Cette idée tourne autour de l'idée de «bio-encres». Ils sont basés sur des cellules humaines, ainsi que sur les nutriments et les matériaux nécessaires à la régénération de tissus tels que la peau, les os et le cartilage. Plus loin dans l’avenir, il y a l’idée d’imprimer des organes entiers. C'est assez spéculatif à ce stade, mais l'impression 3D médicale y parviendra probablement à un moment donné.

«Nous demandons ce dont les astronautes auraient besoin à court, moyen et long terme et quelles étapes sont nécessaires pour que la bioimpression 3D atteigne un niveau où elle puisse être utile dans l'espace», a déclaré Tommaso Ghidini, responsable des structures, des mécanismes à l'ESA, et Division des matériaux. "Nous définissons une feuille de route et un calendrier de développement, dans le but que ce groupe devienne un groupe de travail scientifique à l'avenir, favorisant les progrès."

Cet os imprimé en 3D utilise des céramiques de phosphate de calcium et du plasma humain pour produire du tissu osseux. Crédit d'image: N. Cubo (Technische Universität Dresden); T. Ahlfeld (Technische Universität Dresden) et al., Manuscrit en préparation

La bio-impression 3D permet à des équipages isolés dans l'espace de se préparer à un plus grand nombre de situations d'urgence qu'avec la technologie actuelle. Dans l’espace, sur la Lune ou sur une autre planète, l’espace à l’intérieur des quartiers résidentiels est très recherché. Un centre médical entièrement approvisionné est un luxe que les astronautes n'auront probablement pas les moyens d'acheter. L’ESA utilise une brûlure comme exemple pour illustrer les avantages de la bio-impression 3D.

Les brûlures graves sont généralement traitées à l'aide de greffes de peau provenant d'un autre organe du corps du patient. Cela implique une lésion secondaire de la zone greffée, loin d'être idéale lorsque les recherches montrent que l'environnement orbitaire rend les plaies plus difficiles à cicatriser. Au lieu de cela, une nouvelle peau pourrait être cultivée et bioimprimée à partir des cellules du patient, puis transplantée directement.

Enthousiasme de la base lunaire

L’ESA suscite de plus en plus d’enthousiasme pour une base lunaire. C’est la prochaine étape logique et complète la passerelle Deep Space en tant que point de départ pour une exploration plus approfondie du système solaire. Il existe toute une série de technologies qui font avancer l'entreprise, dont la fabrication additive ou l'impression 3D n'en est qu'une.
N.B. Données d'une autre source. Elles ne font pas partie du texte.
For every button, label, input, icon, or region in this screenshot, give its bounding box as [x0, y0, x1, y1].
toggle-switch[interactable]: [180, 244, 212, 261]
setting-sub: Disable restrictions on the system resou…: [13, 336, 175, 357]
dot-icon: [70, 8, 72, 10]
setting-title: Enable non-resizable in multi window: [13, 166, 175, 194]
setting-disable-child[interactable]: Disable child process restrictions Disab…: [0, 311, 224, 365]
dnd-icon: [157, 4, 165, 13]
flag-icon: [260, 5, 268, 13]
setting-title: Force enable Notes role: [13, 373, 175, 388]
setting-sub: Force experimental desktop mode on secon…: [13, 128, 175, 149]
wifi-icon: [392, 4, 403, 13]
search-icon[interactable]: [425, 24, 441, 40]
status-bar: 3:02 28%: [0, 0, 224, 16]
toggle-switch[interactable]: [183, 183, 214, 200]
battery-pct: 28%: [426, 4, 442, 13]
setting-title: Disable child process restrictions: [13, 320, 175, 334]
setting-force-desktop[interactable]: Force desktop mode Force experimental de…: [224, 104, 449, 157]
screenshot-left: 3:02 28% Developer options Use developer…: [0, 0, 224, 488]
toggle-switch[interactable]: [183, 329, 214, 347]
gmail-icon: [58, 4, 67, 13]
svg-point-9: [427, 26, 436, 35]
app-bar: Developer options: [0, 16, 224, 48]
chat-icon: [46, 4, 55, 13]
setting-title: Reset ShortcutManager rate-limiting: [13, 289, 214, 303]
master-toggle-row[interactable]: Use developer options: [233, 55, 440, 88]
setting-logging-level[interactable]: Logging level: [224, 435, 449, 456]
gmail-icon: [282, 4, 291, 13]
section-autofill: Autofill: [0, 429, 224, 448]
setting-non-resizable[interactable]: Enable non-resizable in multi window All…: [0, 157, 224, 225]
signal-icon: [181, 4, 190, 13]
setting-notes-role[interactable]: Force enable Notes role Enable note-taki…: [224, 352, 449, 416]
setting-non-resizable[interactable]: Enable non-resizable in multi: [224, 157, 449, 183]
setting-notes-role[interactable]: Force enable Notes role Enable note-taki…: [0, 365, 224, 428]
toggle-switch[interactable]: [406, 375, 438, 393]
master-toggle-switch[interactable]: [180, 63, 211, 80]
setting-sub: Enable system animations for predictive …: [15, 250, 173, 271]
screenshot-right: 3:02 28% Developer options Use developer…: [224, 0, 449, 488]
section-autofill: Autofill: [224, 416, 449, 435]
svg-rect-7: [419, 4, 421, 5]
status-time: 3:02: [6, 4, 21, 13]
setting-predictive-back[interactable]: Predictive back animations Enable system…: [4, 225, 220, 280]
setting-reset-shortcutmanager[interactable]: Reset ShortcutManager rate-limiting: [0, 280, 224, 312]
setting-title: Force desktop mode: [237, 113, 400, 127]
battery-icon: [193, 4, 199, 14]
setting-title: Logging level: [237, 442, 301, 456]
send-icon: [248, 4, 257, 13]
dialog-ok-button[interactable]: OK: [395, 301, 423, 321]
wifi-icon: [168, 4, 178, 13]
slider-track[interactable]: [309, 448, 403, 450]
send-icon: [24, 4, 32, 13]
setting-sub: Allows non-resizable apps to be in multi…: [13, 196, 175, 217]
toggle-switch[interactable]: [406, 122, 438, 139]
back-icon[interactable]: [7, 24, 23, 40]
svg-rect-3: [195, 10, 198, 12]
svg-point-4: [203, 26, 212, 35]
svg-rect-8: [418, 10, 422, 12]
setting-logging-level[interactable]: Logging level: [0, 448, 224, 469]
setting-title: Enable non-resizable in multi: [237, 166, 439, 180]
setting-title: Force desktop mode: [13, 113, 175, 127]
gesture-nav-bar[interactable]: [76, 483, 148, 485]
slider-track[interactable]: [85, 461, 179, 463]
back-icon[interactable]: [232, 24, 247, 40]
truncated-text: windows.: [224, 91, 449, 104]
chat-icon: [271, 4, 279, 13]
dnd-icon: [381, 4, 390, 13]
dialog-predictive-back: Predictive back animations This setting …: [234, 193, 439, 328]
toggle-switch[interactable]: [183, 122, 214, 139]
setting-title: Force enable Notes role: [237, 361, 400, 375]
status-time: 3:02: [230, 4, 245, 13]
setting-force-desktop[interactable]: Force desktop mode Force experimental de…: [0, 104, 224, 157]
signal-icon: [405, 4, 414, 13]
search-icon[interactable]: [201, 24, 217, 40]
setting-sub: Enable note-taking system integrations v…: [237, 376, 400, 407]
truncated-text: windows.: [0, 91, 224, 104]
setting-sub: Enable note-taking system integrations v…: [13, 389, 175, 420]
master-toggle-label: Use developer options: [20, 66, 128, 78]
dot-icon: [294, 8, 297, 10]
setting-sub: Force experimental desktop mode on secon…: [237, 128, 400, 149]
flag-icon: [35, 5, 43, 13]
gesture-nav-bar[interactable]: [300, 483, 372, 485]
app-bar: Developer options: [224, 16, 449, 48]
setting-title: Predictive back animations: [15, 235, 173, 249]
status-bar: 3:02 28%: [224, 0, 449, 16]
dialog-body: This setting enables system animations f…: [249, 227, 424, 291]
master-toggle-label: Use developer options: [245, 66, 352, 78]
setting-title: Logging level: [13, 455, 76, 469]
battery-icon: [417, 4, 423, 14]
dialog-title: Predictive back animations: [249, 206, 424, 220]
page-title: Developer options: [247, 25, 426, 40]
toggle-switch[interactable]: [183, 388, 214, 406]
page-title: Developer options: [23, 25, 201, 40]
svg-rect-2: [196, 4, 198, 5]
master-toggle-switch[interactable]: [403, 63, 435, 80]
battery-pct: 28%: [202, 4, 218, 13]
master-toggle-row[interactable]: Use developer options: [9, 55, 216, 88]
Mais pour l'instant, la plupart de ces technologies doivent être testées ici sur Terre, dans des environnements simulant des aspects importants de l'environnement lunaire.

Certaines de ces technologies sont en cours d’essai sur la base Pangaea-X Moon de l’ESA, située à Lanzarote, dans les îles Canaries. Lanzarote est le cadre idéal pour tester certains aspects géologiques d'une mission sur la Lune ou sur Mars. Plus précisément, il testera des technologies permettant de prélever des échantillons de roche.

La base de la lune Pangea-X, à Lanzarote, dans les îles Canaries. Crédit d'image: ESA A. Roméo

Même quelque chose qui semble aussi simple que de prélever des échantillons de roche est confondu avec de multiples difficultés dans un environnement spatial. En particulier, les retards de communication peuvent rendre tout plus difficile. La semaine dernière, une expérience appelée Analog-1 a testé les aspects scientifiques, opérationnels et de communication d’une mission exploratoire. L'astronaute de l'ESA Matthias Maurer sera situé à Pangea-X et pilotera à distance un rover situé aux Pays-Bas. Pour ce faire, il utilisera une technologie appelée Electronic Field Book.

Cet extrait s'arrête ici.